A complete answer lists every line of the entries below where the string "preview" appears.

══ DATASET CONTENT

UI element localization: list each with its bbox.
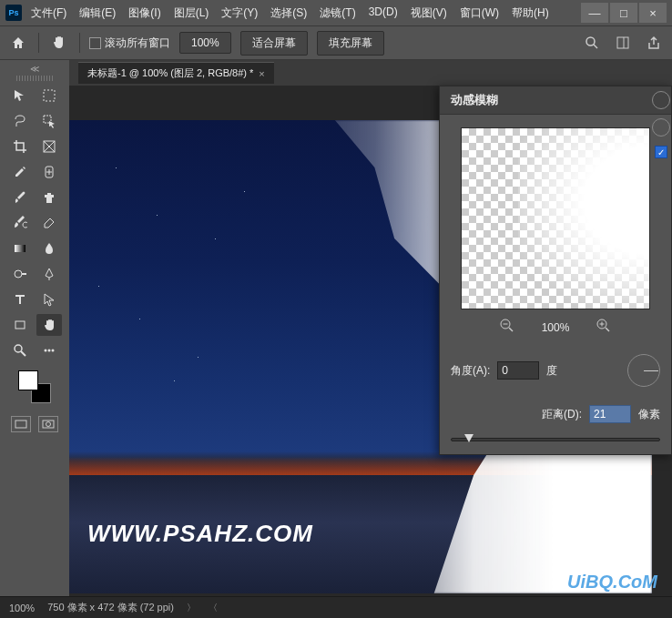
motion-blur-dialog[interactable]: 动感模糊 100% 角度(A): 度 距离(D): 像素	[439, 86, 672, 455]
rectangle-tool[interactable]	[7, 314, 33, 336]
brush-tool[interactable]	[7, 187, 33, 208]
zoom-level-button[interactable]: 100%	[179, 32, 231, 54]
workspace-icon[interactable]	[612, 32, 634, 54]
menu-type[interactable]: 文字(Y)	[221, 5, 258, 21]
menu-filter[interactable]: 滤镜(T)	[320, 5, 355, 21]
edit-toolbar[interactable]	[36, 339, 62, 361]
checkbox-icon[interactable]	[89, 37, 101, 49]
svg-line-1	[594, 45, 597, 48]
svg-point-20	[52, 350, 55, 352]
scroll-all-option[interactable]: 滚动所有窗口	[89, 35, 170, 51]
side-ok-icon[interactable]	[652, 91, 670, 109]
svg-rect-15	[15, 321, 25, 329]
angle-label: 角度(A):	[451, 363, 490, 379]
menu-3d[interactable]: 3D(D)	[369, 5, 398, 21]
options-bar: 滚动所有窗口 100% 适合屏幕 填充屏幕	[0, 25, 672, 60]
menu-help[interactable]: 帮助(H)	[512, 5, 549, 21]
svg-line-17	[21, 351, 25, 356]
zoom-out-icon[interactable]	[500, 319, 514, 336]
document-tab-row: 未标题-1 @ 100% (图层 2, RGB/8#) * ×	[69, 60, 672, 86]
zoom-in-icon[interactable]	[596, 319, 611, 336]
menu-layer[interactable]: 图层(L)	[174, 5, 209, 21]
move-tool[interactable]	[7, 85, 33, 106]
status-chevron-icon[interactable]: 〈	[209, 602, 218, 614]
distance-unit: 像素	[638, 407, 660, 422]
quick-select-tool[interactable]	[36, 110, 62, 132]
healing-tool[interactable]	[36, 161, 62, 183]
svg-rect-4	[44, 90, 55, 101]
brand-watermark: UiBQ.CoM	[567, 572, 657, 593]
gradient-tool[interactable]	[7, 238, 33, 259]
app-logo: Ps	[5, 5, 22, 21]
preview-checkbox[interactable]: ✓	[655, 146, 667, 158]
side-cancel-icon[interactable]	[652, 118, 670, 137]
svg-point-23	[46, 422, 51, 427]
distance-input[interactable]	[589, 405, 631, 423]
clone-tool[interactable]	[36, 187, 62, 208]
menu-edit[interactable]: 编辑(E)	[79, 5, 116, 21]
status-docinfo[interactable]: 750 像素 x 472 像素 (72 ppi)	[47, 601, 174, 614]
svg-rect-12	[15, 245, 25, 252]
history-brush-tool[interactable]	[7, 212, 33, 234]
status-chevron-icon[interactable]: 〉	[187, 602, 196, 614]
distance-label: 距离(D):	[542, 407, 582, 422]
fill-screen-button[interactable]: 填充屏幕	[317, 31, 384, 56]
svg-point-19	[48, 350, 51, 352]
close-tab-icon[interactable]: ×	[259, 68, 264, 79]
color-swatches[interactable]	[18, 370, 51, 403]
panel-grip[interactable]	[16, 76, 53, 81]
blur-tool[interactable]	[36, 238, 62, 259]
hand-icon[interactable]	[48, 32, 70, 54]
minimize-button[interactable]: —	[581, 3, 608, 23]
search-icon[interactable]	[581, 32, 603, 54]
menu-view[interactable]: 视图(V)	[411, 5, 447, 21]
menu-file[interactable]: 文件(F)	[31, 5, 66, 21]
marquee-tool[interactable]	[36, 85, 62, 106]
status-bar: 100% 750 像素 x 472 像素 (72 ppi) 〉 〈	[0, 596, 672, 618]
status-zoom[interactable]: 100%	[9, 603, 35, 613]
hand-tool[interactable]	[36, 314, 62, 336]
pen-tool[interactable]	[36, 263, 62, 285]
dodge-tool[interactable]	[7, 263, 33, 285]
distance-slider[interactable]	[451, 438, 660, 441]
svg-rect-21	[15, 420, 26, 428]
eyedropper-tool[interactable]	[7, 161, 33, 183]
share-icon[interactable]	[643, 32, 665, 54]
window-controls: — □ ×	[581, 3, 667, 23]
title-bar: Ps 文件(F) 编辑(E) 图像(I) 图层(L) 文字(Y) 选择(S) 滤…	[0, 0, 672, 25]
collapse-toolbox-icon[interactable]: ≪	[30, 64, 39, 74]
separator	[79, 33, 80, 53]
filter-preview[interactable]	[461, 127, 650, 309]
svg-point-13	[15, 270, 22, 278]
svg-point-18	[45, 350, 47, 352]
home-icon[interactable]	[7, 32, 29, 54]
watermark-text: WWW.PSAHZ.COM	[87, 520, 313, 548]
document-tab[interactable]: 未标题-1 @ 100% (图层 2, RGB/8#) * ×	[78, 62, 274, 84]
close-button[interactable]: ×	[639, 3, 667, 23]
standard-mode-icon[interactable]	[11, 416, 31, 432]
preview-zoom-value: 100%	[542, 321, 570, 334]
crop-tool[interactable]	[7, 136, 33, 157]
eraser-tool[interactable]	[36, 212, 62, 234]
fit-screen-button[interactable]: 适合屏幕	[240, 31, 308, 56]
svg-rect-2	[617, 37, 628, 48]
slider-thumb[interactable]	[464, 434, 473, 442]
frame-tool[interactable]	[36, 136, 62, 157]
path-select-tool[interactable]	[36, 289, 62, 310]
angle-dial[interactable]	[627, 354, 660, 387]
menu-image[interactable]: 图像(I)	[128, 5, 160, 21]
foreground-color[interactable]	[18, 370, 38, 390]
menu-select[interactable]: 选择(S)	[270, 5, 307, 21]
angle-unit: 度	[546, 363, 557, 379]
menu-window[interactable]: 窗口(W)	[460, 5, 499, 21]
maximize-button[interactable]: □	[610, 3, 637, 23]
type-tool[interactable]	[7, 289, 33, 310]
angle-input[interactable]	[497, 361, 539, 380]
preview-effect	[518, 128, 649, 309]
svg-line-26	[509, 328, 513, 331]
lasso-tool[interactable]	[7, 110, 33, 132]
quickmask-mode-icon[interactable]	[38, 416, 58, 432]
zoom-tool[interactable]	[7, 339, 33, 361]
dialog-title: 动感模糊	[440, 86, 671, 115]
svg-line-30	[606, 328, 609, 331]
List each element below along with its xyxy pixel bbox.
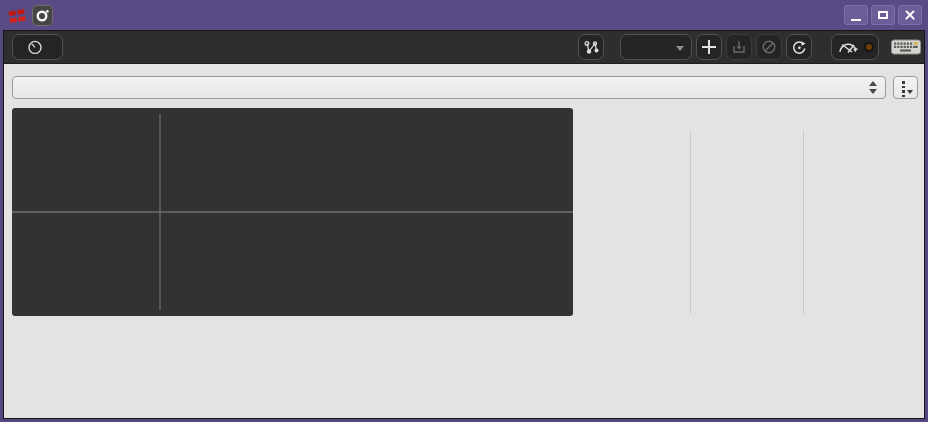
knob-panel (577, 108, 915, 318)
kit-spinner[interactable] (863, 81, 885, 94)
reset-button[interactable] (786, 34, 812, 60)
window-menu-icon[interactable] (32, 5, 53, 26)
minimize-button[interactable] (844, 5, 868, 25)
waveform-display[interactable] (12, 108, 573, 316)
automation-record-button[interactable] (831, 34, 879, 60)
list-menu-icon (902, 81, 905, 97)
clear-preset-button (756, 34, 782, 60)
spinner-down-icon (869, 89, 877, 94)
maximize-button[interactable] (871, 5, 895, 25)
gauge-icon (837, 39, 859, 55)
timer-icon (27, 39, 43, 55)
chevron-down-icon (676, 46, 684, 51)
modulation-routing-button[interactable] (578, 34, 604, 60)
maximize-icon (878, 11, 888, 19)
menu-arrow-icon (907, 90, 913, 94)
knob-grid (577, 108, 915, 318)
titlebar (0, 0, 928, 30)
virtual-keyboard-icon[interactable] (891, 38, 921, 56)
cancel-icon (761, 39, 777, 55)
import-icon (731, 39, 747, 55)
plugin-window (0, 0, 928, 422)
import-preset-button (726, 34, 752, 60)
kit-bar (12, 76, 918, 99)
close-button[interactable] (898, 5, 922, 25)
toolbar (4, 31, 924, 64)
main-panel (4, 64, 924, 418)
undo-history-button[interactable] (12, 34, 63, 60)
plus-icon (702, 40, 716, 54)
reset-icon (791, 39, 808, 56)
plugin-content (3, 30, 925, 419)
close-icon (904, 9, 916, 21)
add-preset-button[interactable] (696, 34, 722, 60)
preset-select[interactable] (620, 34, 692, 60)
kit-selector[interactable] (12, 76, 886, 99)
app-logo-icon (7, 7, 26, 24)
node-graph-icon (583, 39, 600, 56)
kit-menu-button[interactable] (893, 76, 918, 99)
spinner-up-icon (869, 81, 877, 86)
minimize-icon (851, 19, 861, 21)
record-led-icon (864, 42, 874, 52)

════
══ DATASET CONTENT

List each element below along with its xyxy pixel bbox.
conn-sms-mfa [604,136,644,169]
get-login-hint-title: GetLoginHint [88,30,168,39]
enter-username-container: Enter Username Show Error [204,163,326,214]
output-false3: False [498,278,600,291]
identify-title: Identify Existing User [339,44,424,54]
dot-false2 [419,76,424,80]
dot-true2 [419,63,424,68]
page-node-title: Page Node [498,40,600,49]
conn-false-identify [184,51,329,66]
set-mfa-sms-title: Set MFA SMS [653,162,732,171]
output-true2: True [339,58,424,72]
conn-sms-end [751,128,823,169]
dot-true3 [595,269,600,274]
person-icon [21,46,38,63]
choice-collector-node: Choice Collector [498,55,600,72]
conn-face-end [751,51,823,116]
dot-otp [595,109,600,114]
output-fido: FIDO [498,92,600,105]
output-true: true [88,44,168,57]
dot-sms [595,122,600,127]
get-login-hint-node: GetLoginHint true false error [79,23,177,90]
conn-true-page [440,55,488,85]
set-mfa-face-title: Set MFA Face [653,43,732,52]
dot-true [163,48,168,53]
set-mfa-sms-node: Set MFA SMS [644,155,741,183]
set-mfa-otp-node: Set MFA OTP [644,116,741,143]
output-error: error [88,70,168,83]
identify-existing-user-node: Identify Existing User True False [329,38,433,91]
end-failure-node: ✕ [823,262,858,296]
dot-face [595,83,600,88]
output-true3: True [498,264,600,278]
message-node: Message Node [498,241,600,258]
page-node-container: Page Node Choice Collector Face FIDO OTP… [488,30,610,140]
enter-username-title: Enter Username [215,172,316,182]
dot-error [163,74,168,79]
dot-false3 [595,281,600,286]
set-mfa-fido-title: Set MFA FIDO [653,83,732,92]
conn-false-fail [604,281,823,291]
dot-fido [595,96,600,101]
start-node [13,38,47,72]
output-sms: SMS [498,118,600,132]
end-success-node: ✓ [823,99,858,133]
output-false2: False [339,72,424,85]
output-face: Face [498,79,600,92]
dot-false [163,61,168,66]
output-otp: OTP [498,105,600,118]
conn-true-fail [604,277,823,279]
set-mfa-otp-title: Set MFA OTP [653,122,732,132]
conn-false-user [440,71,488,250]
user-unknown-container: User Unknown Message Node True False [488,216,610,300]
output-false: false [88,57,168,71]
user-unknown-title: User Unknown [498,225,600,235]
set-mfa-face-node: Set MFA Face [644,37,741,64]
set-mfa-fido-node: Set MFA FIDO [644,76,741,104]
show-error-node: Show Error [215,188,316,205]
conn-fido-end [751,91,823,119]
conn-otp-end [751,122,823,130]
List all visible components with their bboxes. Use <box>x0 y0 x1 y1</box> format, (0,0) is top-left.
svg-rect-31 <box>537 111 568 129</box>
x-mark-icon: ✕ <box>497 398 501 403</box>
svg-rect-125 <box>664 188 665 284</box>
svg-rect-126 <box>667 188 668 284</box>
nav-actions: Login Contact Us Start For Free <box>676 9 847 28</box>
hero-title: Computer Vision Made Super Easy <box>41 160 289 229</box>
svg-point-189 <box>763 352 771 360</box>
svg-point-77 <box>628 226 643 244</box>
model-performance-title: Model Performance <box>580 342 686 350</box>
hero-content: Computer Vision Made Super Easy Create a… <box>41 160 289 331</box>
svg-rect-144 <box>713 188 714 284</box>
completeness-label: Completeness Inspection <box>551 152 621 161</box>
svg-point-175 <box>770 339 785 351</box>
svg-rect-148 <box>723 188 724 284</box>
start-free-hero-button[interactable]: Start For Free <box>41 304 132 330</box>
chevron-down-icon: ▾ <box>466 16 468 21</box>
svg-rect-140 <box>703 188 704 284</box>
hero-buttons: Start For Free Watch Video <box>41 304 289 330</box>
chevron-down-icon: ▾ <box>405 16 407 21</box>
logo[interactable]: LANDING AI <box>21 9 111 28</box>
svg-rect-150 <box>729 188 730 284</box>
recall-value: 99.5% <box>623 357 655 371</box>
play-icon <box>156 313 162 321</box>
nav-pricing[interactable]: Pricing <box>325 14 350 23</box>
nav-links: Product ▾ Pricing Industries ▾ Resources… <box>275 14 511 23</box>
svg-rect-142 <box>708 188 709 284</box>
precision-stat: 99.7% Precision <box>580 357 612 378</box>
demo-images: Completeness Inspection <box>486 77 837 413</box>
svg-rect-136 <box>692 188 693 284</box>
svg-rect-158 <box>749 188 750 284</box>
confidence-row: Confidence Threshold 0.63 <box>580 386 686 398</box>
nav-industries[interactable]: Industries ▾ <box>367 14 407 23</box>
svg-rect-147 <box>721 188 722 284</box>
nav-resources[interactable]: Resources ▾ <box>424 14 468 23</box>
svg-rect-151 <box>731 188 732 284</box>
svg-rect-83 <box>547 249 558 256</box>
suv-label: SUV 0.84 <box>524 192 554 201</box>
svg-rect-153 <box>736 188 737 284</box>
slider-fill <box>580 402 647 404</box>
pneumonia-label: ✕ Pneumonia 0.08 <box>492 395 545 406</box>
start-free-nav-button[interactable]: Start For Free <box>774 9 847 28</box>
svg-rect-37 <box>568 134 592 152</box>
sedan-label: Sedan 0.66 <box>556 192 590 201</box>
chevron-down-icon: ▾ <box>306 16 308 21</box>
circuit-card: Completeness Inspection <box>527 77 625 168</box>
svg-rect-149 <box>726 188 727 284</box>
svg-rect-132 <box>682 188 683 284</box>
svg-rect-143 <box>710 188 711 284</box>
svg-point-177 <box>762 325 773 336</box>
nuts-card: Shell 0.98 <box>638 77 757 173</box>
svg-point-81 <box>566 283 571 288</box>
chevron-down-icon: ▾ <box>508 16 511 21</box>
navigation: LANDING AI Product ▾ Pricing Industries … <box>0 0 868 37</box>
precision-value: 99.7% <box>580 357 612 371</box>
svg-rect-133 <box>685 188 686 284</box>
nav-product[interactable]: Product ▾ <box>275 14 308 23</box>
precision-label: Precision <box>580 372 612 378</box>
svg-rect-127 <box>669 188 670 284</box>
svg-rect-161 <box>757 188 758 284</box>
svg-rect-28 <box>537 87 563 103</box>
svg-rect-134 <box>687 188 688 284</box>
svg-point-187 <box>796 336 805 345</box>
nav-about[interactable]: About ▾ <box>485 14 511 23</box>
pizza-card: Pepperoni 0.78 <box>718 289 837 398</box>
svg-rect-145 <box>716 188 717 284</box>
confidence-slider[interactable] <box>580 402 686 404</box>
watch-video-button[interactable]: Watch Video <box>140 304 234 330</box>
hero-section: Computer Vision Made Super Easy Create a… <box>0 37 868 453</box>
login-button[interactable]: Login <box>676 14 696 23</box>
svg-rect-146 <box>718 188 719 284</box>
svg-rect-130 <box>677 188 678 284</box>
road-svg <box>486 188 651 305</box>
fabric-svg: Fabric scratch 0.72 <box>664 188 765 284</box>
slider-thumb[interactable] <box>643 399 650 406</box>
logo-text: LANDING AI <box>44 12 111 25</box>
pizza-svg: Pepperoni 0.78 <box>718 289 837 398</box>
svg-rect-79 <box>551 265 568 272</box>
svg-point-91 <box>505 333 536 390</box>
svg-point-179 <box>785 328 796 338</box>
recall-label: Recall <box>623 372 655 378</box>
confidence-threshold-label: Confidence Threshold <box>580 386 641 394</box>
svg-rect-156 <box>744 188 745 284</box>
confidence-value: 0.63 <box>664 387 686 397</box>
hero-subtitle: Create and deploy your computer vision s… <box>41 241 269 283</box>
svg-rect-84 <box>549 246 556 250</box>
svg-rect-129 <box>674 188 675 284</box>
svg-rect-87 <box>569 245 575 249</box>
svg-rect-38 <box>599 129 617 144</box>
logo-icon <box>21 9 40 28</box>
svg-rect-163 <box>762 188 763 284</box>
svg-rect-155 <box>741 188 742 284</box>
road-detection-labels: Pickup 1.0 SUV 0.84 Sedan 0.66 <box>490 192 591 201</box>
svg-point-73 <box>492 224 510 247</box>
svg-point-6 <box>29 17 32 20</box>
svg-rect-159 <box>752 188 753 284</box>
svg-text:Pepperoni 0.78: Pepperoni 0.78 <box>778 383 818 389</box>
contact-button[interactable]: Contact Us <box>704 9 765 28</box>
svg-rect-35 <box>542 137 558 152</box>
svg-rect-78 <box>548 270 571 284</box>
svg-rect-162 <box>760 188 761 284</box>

════

### RESULT
preview-checkbox[interactable]: ✓	[655, 146, 667, 158]
filter-preview[interactable]	[461, 127, 650, 309]
preview-zoom-value: 100%	[542, 321, 570, 334]
preview-effect	[518, 128, 649, 309]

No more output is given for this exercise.